That's a fascinating claim, and it does not align with my anecdotal experience using the web for many years.
For fuel, Google results were 90% scams, for coffee machines closer to 75% The scams are fairly elaborate: they clone some legitimate looking sites, then offer prices that are very competitive -- between 50% and 75% of market prices -- that put them on top of SEO. It's only by looking in details at contact information that there are some things that look off (one common thing is that they may encourage bank transfers since there's no buyer protection there, but it's not always the case).
A 75% market rate is not crazy "too good to be true" thing, it's in the realm of what a legitimate business can do, and with the prices of the items being in the 1000s, that means any hooked victim is a good catch. A particular example was a website copying the one for a massive discount appliance store chain in the Netherlands. They had a close domain name, even though the website looked different, so any Google search linked it towards the legitimate business.
You really have to apply a high level of scrutiny, or understand that Google is basically a scam registry.
why did you change subject to scams?
edit: ok, I bothered to look this up: Microsoft had a guy do a study on nigerian scams, the guys who wrote Freakonomics did a sequel referencing that study and drew absurb unfounded conclusions, which have been repeated over and over. Business as usual for the fig-leaf salesmen.
Given I'll often see the same fraudulent ad repeated I think anecdotal experience is there are not many of them.
I can even talk to friends about the most boring fraudulent ads and they know them. i.e. Elon doubling your bitcoin scams.

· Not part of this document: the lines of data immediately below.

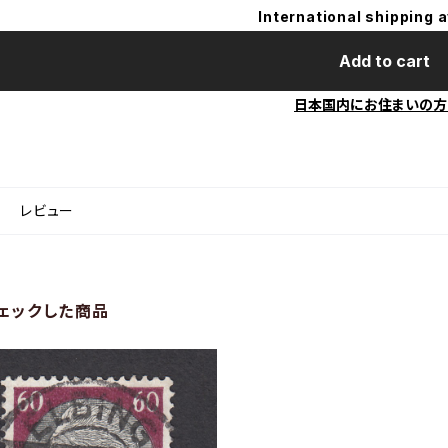
International shipping a
Add to cart
日本国内にお住まいの方
レビュー
ェックした商品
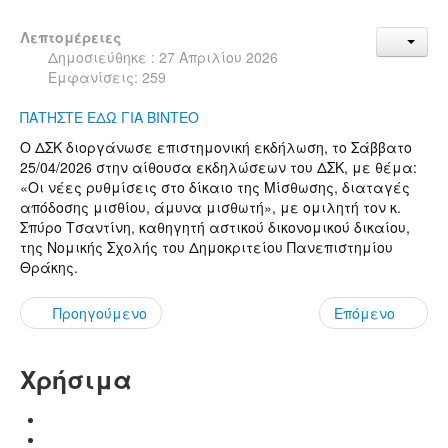
Λεπτομέρειες
Δημοσιεύθηκε : 27 Απριλίου 2026
Εμφανίσεις: 259
ΠΑΤΗΣΤΕ ΕΔΩ ΓΙΑ ΒΙΝΤΕΟ
Ο ΔΣΚ διοργάνωσε επιστημονική εκδήλωση, το Σάββατο
25/04/2026
στην αίθουσα εκδηλώσεων του ΔΣΚ, με θέμα:
«Οι νέες ρυθμίσεις στο δίκαιο της Μίσθωσης, διαταγές
απόδοσης μισθίου, άμυνα μισθωτή», με ομιλητή τον κ.
Σπύρο Τσαντίνη, καθηγητή αστικού δικονομικού δικαίου,
της Νομικής Σχολής του Δημοκριτείου Πανεπιστημίου
Θράκης.
Προηγούμενο
Επόμενο
Χρήσιμα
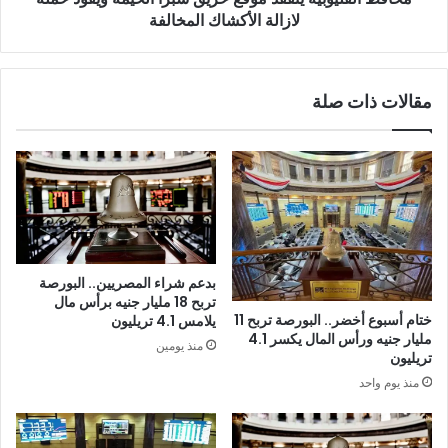
لازالة الأكشاك المخالفة
مقالات ذات صلة
بدعم شراء المصريين.. البورصة
تربح 18 مليار جنيه برأس مال
ختام أسبوع أخضر.. البورصة تربح 11
يلامس 4.1 تريليون
مليار جنيه ورأس المال يكسر 4.1
منذ يومين
تريليون
منذ يوم واحد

For normal ads unless they are viral, there are millions out there that are never repeated or not even seen.
Because fraud ads have short lifetimes pulled out of 'production traffic' you can collect many for the training data
I assume 'clickbait' is the safety word for 'fraud'
> To find the most informative examples, we separately cluster examples labeled clickbait and examples labeled benign, which yields some overlapping clusters
How can you get overlapping clusters if the two sets of labelled examples are disjoint?
Typically LLMs don't produce usable embeddings for clustering or retrieval and embedding models trained with contrastive learning are used instead, but there seems to be no mention of any other models than LLMs.
I'm also curious about what type of clustering is used here.